### PROBLEM DETAILS:
Among the records that follow, find the line with "unserer Netwerk-Experten zu buchen." and the line with "Wir verschicken 3-4". Set down those lines and all lines between them exactly, without adding anything.

### DATASET RECORDS:
####
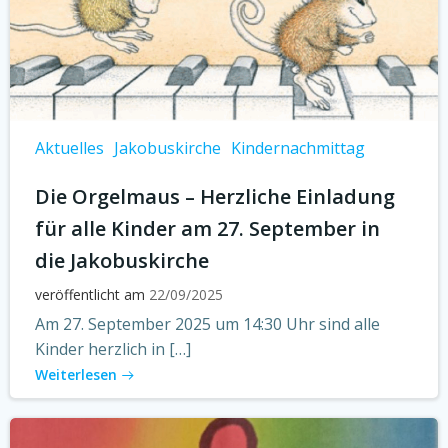
Aktuelles
Jakobuskirche
Kindernachmittag
Die Orgelmaus – Herzliche Einladung
für alle Kinder am 27. September in
die Jakobuskirche
veröffentlicht am
22/09/2025
Am 27. September 2025 um 14:30 Uhr sind alle
Kinder herzlich in […]
Weiterlesen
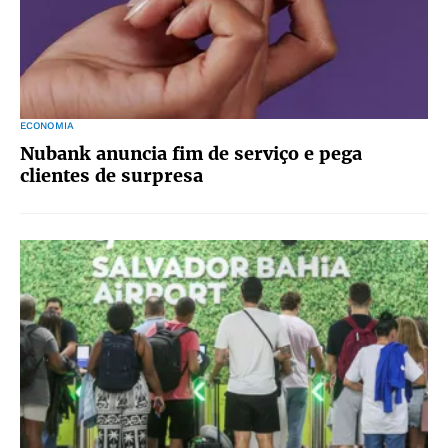
ECONOMIA
Nubank anuncia fim de serviço e pega
clientes de surpresa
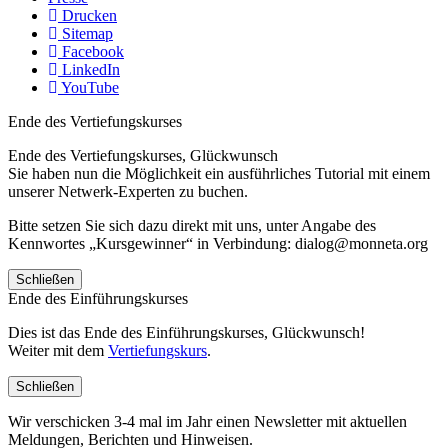
Drucken
Sitemap
Facebook
LinkedIn
YouTube
Ende des Vertiefungskurses
Ende des Vertiefungskurses, Glückwunsch
Sie haben nun die Möglichkeit ein ausführliches Tutorial mit einem
unserer Netwerk-Experten zu buchen.
Bitte setzen Sie sich dazu direkt mit uns, unter Angabe des
Kennwortes „Kursgewinner“ in Verbindung: dialog@monneta.org
Schließen
Ende des Einführungskurses
Dies ist das Ende des Einführungskurses, Glückwunsch!
Weiter mit dem
Vertiefungskurs
.
Schließen
Wir verschicken 3-4 mal im Jahr einen Newsletter mit aktuellen
Meldungen, Berichten und Hinweisen.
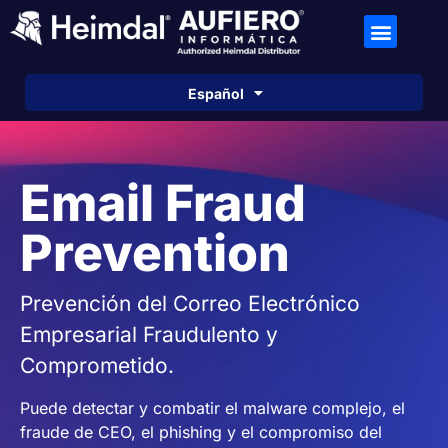
English
Español
Português
Email Fraud
Prevention
Prevención del Correo Electrónico
Empresarial Fraudulento y
Comprometido.
Puede detectar y combatir el malware complejo, el
fraude de CEO, el phishing y el compromiso del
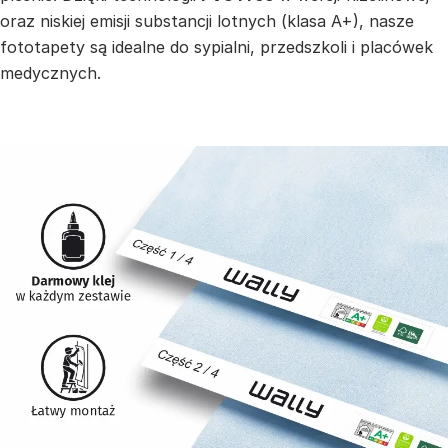
oraz niskiej emisji substancji lotnych (klasa A+), nasze
fototapety są idealne do sypialni, przedszkoli i placówek
medycznych.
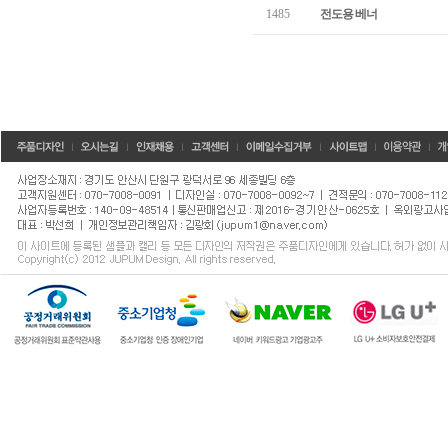
1485
전도용 베너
####
### RESULT BELOW:
unserer Netwerk-Experten zu buchen.
Bitte setzen Sie sich dazu direkt mit uns, unter Angabe des
Kennwortes „Kursgewinner“ in Verbindung: dialog@monneta.org
Schließen
Ende des Einführungskurses
Dies ist das Ende des Einführungskurses, Glückwunsch!
Weiter mit dem
Vertiefungskurs
.
Schließen
Wir verschicken 3-4 mal im Jahr einen Newsletter mit aktuellen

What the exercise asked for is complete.